Wytch Hazel – Prelude

(Bad Omen)

Staying in the Muskelrock/Live Evil world of old sounding traditional heavy metal, Wytch Hazel forgo the speed but keep the steel. From time immemorial heavy metal bands have sung about wizards and battles and swords and this pack of cosplay Robin Hood bandits from Lancashire are taking up the mantle from Jethro Tull, Wishbone Ash and the underrated Ashbury. And from time immemorial heavy metal bands have sung about spirituality and myths, often coming at it from the darker side of the tale and what makes this precociously young band stand out is that they’re unashamed in their lyrics of a Christian bent. Could this be 2016’s most rebellious band? Maybe so. Taking Prelude purely on its merits, the musicianship is top-notch. Drummer Jack Spencer is registered blind and unparalleled in clever playing that drives the songs forward without ever feeling the need to show off. Guitarist and singer Colin Hendra has a voice that cracks and wavers but even on those high notes he’s riveting. There is a progressive, folky bent on Prelude that shows musical maturity – and let’s be honest taste – that goes beyond their young years and ultimately it’s a humble, sincere debut that shows great promise for such a bunch of heavy metal whippersnappers.
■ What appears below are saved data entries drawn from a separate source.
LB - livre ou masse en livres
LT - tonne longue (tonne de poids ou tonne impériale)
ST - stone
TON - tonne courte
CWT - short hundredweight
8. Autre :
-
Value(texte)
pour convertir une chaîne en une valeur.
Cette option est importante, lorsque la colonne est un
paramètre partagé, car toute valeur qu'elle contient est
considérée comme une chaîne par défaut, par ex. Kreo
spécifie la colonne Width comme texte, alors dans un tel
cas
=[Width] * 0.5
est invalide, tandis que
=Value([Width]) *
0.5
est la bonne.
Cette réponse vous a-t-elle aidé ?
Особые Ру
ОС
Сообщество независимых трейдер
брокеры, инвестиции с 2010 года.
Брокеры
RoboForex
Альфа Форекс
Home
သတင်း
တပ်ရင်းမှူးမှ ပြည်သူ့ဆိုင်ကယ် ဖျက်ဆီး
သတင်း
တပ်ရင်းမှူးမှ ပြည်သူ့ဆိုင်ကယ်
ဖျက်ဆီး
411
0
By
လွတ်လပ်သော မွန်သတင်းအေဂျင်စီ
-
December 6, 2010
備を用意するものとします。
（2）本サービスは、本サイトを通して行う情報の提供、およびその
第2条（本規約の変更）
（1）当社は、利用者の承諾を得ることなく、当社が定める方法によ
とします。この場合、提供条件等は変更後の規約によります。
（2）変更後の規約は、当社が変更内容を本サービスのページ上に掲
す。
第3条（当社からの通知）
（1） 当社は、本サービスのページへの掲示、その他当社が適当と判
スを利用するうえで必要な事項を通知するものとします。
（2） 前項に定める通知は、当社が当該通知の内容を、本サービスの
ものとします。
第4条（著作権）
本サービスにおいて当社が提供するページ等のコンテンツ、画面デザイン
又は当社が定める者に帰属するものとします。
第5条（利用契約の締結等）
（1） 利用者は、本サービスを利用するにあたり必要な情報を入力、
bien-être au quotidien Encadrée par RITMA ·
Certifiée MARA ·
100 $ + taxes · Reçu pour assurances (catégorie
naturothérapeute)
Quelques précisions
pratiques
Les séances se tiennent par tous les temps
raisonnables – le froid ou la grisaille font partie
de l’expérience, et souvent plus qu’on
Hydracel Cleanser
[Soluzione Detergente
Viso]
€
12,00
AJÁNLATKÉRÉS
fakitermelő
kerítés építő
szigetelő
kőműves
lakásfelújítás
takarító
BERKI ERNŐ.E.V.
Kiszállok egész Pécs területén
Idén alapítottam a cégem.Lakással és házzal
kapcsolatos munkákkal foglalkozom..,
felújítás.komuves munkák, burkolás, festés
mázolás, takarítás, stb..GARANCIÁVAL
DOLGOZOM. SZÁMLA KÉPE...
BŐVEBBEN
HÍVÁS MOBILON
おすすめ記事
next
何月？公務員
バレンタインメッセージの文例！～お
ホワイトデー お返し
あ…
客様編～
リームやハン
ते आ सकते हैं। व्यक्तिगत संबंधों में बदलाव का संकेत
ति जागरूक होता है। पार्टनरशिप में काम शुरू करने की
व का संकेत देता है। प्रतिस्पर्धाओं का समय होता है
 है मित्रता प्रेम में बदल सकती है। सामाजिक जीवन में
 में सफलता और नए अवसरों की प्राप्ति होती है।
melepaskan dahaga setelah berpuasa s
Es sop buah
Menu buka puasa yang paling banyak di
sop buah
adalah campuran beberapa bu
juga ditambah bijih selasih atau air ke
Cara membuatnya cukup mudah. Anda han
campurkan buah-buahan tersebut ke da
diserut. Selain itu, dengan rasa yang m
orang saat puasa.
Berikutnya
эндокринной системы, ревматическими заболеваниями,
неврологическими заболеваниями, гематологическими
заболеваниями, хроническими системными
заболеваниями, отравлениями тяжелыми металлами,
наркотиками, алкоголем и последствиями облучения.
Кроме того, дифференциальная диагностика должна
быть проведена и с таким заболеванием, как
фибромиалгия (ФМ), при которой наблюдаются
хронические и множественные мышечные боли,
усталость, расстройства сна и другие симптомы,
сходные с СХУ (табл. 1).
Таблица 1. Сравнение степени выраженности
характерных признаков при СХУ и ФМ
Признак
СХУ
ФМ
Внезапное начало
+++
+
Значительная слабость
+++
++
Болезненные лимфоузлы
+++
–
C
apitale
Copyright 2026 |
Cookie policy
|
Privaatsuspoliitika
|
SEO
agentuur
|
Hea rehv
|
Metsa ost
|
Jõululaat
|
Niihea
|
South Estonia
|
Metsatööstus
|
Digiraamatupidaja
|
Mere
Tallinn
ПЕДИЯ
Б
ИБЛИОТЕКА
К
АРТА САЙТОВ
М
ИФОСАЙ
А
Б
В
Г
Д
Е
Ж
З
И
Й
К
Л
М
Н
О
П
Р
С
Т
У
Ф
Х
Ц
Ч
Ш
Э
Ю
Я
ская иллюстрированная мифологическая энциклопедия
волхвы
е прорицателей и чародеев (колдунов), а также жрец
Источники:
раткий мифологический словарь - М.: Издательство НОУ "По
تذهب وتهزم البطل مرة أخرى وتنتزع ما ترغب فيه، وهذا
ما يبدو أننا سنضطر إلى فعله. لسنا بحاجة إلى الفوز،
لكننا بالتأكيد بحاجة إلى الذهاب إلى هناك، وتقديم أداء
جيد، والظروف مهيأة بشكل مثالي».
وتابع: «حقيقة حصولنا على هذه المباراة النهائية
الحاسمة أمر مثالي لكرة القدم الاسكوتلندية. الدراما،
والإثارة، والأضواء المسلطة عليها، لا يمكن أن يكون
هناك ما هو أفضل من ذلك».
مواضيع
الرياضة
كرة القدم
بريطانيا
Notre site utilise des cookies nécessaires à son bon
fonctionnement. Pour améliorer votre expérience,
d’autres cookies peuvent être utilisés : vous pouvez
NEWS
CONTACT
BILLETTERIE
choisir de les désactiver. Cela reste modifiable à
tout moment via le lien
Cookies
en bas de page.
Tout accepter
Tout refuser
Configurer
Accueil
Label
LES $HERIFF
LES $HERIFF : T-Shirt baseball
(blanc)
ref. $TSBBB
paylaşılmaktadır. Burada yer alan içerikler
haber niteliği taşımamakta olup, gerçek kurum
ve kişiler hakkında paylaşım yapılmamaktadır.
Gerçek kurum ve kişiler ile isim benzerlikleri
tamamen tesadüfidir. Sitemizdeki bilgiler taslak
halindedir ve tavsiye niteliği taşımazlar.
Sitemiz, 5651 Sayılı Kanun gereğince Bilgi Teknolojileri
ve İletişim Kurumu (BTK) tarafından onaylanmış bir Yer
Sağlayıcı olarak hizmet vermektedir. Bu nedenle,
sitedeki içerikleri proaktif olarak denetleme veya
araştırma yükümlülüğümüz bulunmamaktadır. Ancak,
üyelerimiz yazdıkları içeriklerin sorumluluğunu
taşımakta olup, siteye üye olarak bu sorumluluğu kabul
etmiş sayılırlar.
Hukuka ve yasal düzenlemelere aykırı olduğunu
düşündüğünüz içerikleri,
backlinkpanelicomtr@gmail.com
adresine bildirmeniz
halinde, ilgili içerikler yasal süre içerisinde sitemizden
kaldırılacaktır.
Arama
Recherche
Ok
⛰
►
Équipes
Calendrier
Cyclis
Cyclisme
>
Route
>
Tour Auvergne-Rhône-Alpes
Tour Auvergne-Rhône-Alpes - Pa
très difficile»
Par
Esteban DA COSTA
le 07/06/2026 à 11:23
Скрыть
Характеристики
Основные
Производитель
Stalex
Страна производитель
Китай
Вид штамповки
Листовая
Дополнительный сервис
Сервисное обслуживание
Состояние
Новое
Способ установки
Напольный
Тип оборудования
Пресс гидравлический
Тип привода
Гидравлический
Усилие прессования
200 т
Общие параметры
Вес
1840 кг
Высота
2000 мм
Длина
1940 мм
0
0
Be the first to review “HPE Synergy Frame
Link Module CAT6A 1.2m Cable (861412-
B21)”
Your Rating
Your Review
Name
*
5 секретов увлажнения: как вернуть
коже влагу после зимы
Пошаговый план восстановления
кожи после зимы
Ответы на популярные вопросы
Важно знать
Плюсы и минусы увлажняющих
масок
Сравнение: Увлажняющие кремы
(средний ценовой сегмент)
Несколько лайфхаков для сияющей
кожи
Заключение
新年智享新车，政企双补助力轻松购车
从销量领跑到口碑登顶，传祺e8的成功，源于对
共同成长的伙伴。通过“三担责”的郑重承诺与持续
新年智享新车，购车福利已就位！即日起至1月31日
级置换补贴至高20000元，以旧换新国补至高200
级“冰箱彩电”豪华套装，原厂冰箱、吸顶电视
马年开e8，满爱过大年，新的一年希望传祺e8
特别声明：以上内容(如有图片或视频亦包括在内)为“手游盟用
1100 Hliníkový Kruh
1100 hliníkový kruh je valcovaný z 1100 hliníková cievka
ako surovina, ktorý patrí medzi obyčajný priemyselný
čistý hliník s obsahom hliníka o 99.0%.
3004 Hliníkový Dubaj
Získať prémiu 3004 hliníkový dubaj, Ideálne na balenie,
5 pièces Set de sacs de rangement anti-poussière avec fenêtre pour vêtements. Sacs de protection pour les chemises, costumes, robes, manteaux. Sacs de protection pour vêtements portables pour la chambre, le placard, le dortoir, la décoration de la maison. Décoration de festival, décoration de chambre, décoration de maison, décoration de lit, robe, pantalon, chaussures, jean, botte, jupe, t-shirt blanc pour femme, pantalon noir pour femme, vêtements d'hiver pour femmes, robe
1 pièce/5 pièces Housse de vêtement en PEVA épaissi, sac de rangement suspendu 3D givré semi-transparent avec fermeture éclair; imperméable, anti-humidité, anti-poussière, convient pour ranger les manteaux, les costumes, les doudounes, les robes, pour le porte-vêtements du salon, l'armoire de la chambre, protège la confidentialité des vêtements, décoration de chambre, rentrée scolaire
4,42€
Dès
Blood Ceremony – Lord Of Misrule

(Rise Above)

Wytch Hazel could learn a lot from touring with Blood Ceremony. This isn’t their first rodeo, having released their eponymous debut in 2008. Lord Of Misrule is their fourth album and it reminds all which witch band rule the misrule. Since they appeared on the scene, occult bands have been ten-a-penny but Blood Ceremony have something truly sinister within their magick spellbook. Singer and Pan’s piper Alia O’Brien snarls crone-like across this album, sounding sometimes punky; maybe she’s evoked the ghost of Wendy O, we wouldn’t put it past her. They could equally show bands like Wytch Hazel that it’s great to go all Laurel Canyon and wistful if it’s ultimately to entice you in to a Dionysian orgy of rock and roll debauchery. At points on Lord Of Misrule Alia takes us on a ’60s girl group trip – totally far out – but that’s not to take away from their original MO of riff-heavy rock of a Sabbath bent. When doom metal gets into that deep, deep groove and the honeytrap vocals hypnotise there’s nothing you can do but to submit.